Transcribed page contents
----------------

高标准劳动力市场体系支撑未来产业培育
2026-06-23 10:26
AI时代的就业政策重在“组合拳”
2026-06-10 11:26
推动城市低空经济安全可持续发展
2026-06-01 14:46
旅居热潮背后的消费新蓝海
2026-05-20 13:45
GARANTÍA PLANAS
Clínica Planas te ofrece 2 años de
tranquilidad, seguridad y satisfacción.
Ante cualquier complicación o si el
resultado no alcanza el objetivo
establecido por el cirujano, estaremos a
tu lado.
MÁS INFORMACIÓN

----------------

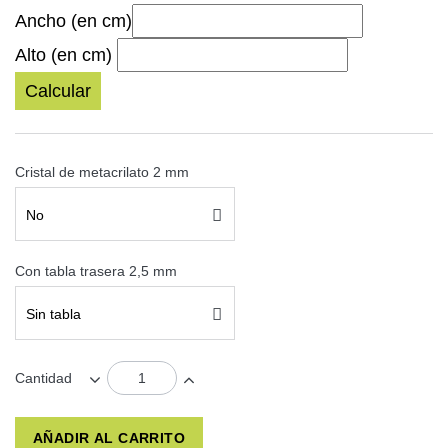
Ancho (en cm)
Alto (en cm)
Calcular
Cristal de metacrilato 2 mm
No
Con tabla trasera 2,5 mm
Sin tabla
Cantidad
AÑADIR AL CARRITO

----------------

EXERCISE BRIEF :: Of the entries above, transcribe exactly those lines that fall between the line containing "Ante cualquier complicación o si el" and the line containing "MÁS INFORMACIÓN", together with those two lines.

SOLUTION ::
Ante cualquier complicación o si el
resultado no alcanza el objetivo
establecido por el cirujano, estaremos a
tu lado.
MÁS INFORMACIÓN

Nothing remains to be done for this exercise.